Julie Campbell from Markinch quit her position as natural history curator at McManus Museum a year ago in order to achieve a better balance between work and family life.
But that move, and her particular interest in comic book illustration, has now opened up a host of new opportunities for the budding illustrator.
The self-taught artist is already a regular face on the burgeoning comic convention scene around Fife and Tayside, supplying her range of posters and other comic art products to a growing number of fans.
And next weekend sees the launch of the first edition of her new comic book – The White Lamp – which is set in Markinch and aimed at eight-to-12-year-olds, which will go on sale at the town’s annual Summer Fayre.
While it was a big decision to give up her job, it’s one Julie says she doesn’t regret.

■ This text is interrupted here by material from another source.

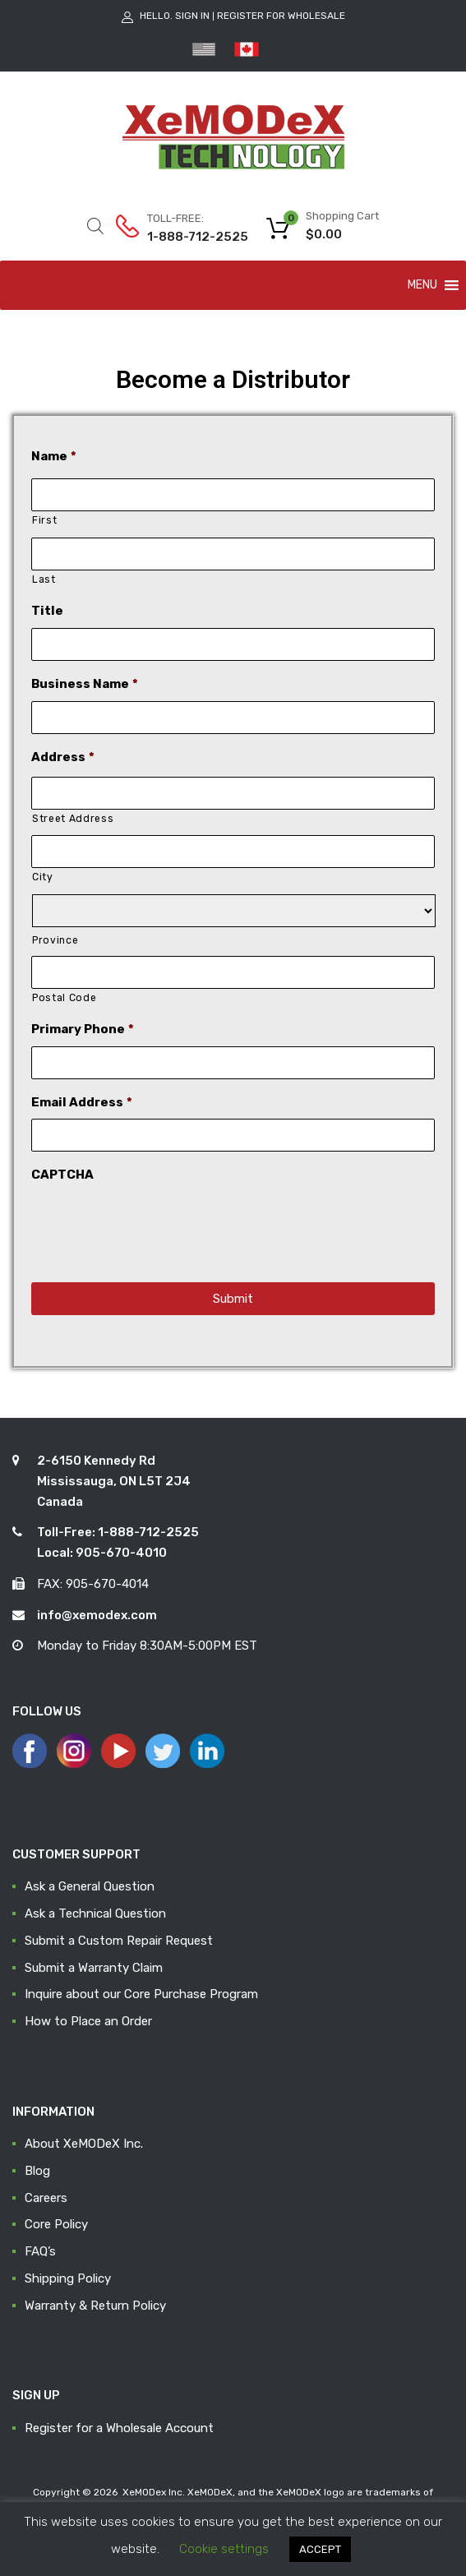  I want to click on Blog, so click(37, 2170).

She added: “I just needed more time with my family which I now have and that has given me the flexibility to delve more into illustration and creative art that I enjoy.

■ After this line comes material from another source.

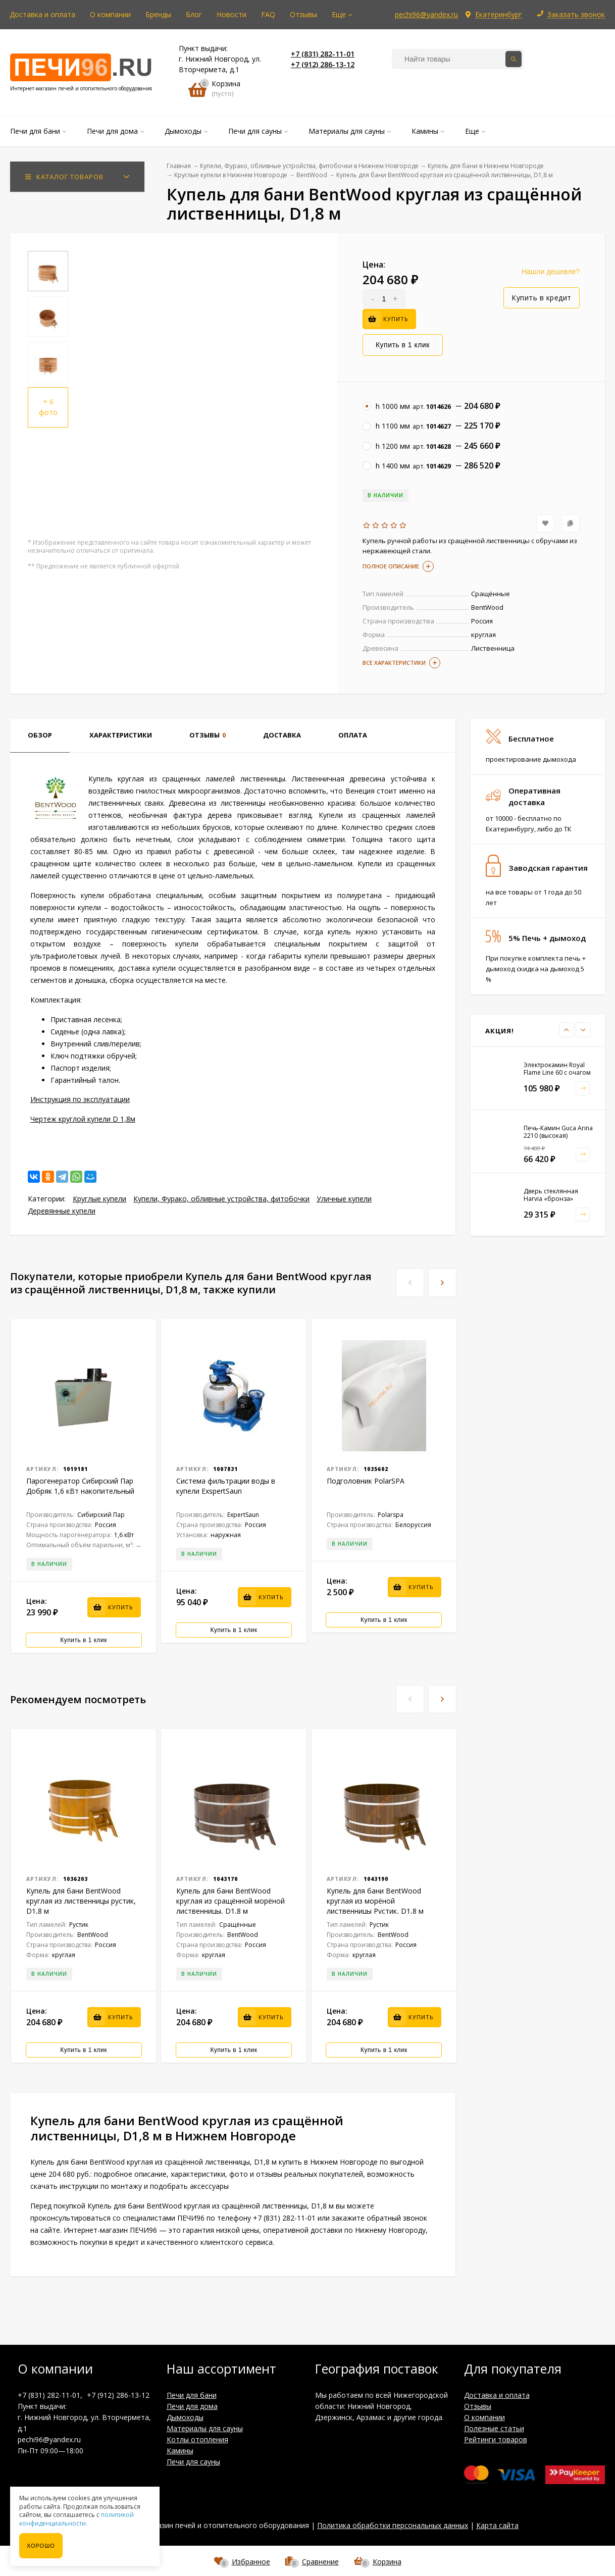 Image resolution: width=615 pixels, height=2576 pixels. What do you see at coordinates (322, 54) in the screenshot?
I see `+7 (831) 282-11-01` at bounding box center [322, 54].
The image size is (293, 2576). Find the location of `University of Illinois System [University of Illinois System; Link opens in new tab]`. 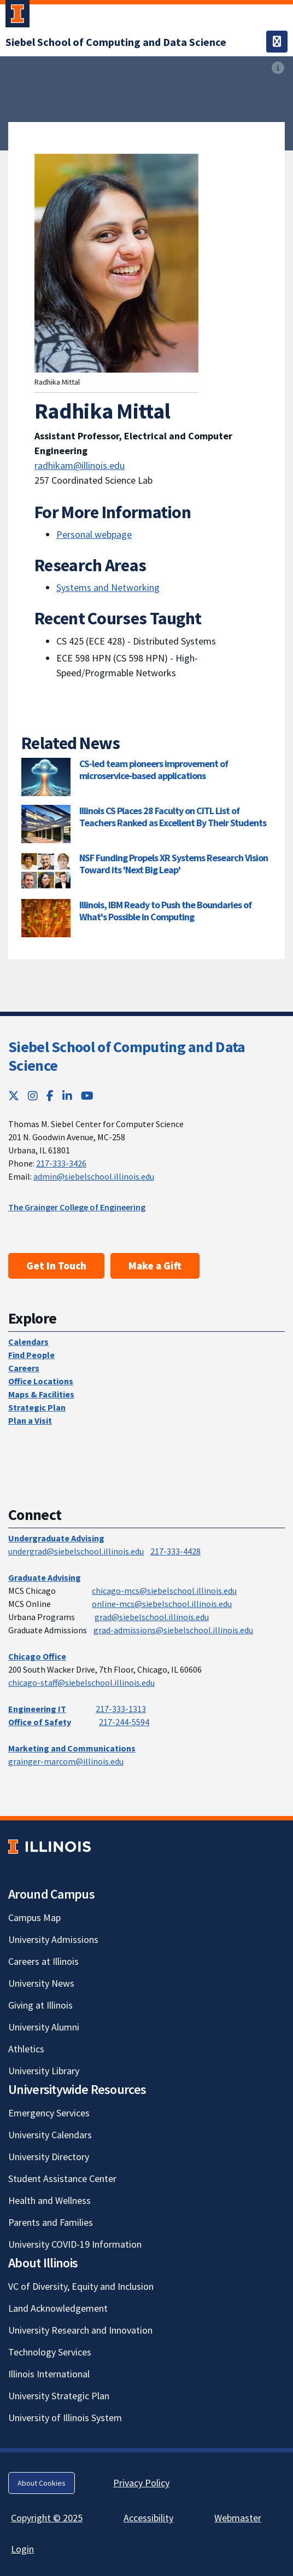 University of Illinois System [University of Illinois System; Link opens in new tab] is located at coordinates (65, 2417).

“I grew up loving comics and so it just seemed right to create one based our surroundings in Markinch.
“It includes a lot about the local history around us as well as wildlife and our natural surroundings.”
Julie said the process of creating the first edition took about three months from initial idea to print..
“There’s more to the process than some might realise as you take the initial idea but then have to create the story, then a script, and then on to storyboarding how the comic will look,” she said.
“The you have to draw, but it’s hugely enjoyable, if a little time consuming.”
With issue one about to be unleashed this coming weekend, Julie says she already has ideas for issue two and plans to create four issues of the White Lamp in all.
And while she admits there’s strong competition in the comic market, from long established national publications to grassroots creations, she said comic cons now cater for the whole family.
“It’s no longer seen as a nerdy thing for grown-ups to be interested in,” said Julie.
“Comic Con’s are big business and cater for all ages and all styles which allowed me to get involved.
“Most importantly though it gets youngsters, who may otherwise not be interested, into reading and that has to be celebrated.”